[Available records Boundary: Start]
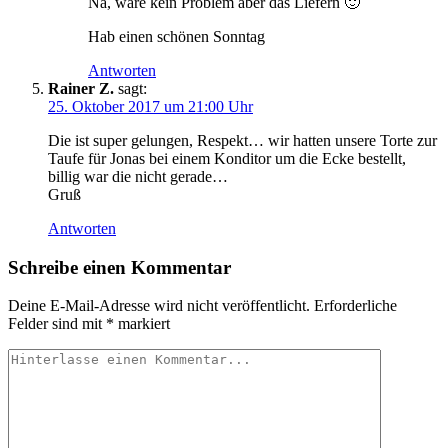
Na, wäre kein Problem aber das Liefern 🙂
Hab einen schönen Sonntag
Antworten
Rainer Z.
sagt:
25. Oktober 2017 um 21:00 Uhr
Die ist super gelungen, Respekt… wir hatten unsere Torte zur
Taufe für Jonas bei einem Konditor um die Ecke bestellt,
billig war die nicht gerade…
Gruß
Antworten
Schreibe einen Kommentar
Deine E-Mail-Adresse wird nicht veröffentlicht.
Erforderliche
Felder sind mit
*
markiert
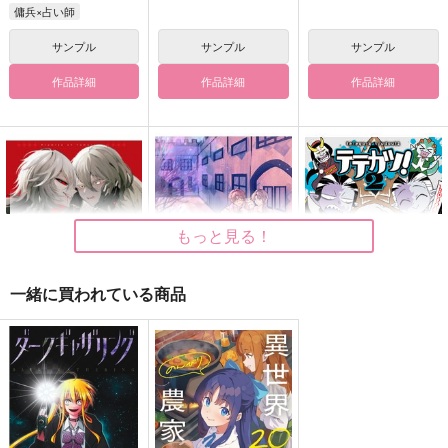
傭兵×占い師
サンプル
サンプル
サンプル
作品詳細
作品詳細
作品詳細
もっと見る！
一緒に買われている商品
明くる日の約定
Silver lining
テテカツ！２
夜に寝る
Anoekumene
TENCAL
2,672
600
536
円
円
円
（税込）
（税込）
（税込）
白黒無常
夜の番人×夜の番人(兄)
占い師×納棺師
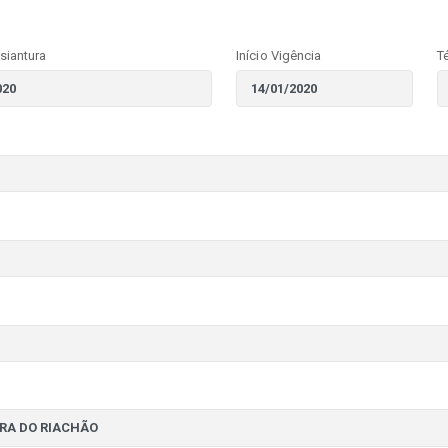
siantura
Início Vigência
T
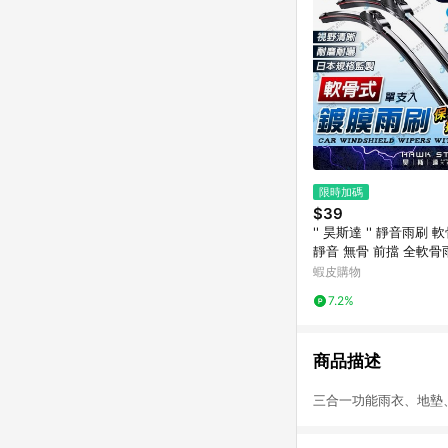
限時加碼
$39
'' 昊斯達 '' 靜音雨刷 
靜音 無骨 前擋 全軟骨
玻璃 擋風玻璃 擋水 撥
蝦皮購物
刷
7.2%
商品描述
三合一功能雨衣、地墊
[Available records Boundary: End]
Although the entries contain pictures, copy everything else in them exactly.

• [Solution for this task]
Na, wäre kein Problem aber das Liefern 🙂
Hab einen schönen Sonntag
Antworten
Rainer Z.
sagt:
25. Oktober 2017 um 21:00 Uhr
Die ist super gelungen, Respekt… wir hatten unsere Torte zur
Taufe für Jonas bei einem Konditor um die Ecke bestellt,
billig war die nicht gerade…
Gruß
Antworten
Schreibe einen Kommentar
Deine E-Mail-Adresse wird nicht veröffentlicht.
Erforderliche
Felder sind mit
*
markiert
傭兵×占い師
サンプル
サンプル
サンプル
作品詳細
作品詳細
作品詳細
もっと見る！
一緒に買われている商品
明くる日の約定
Silver lining
テテカツ！２
夜に寝る
Anoekumene
TENCAL
2,672
600
536
円
円
円
（税込）
（税込）
（税込）
白黒無常
夜の番人×夜の番人(兄)
占い師×納棺師
siantura
Início Vigência
T
限時加碼
$39
'' 昊斯達 '' 靜音雨刷 
靜音 無骨 前擋 全軟骨
玻璃 擋風玻璃 擋水 撥
蝦皮購物
刷
7.2%
商品描述
三合一功能雨衣、地墊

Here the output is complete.